• Work to complete:
For each line below with the word "Jersey", write out a copy.

• Data supplied:
BEGIN
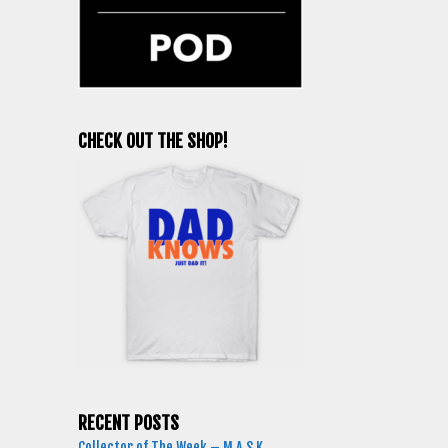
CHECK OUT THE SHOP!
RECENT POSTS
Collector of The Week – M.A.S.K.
END
BEGIN
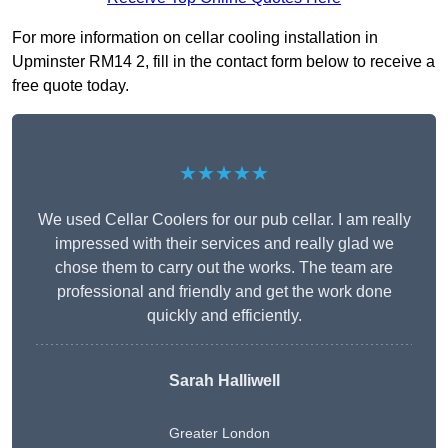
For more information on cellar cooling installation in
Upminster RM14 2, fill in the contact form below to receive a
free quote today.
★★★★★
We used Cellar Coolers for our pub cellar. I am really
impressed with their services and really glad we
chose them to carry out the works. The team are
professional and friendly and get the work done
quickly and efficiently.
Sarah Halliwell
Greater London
END
BEGIN
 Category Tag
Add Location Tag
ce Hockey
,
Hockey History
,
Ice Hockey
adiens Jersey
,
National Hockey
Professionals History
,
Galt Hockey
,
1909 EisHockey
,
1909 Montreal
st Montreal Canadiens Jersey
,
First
END
• Exercise response:
adiens Jersey
st Montreal Canadiens Jersey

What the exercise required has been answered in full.